The second part of this three-part series examines the safety of agents used to treat several gastrointestinal diseases that cause significant morbidity in pregnant women.

* Helicobacter pylori infection: The bacteria H. pylori are associated with chronic active antral gastritis, duodenal ulcer, and gastric ulcer. Although controversial, several studies have associated this infection with severe nausea/vomiting of pregnancy, including hyperemesis gravidarum. Eradication regimens involve dual, triple, or quadruple therapy, typically given for 2 weeks, combining one or two anti-infectives and an antisecretory agent. Bismuth and ranitidine bismuth citrate may be added to the regimen. If clinically acceptable, it is best to delay therapy until after the first trimester. Of the four anti-infectives in these regimens (amoxicillin, clarithromycin, metronidazole, and tetracycline), only tetracycline clearly causes developmental toxicity, but the carcinogenic potential of metronidazole has not been adequately assessed.

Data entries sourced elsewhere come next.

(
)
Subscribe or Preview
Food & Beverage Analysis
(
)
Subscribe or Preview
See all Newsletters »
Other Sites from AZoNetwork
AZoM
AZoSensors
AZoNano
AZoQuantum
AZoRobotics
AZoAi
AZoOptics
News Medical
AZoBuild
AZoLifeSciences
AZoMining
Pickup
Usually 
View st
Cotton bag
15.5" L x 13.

Two proton pump inhibitors, lansoprazole (Prevacid) and omeprazole (Prilosec, Zegerid), are the antisecretory agents of choice in H. pylori eradication regimens because neither appears to represent a significant risk in pregnancy. Although ranitidine (Zantac) is compatible with pregnancy, both the salt form ranitidine bismuth citrate (Tritec) and bismuth alone are best avoided because the limited human data prevent an accurate assessment of bismuth's risk to the embryo or fetus.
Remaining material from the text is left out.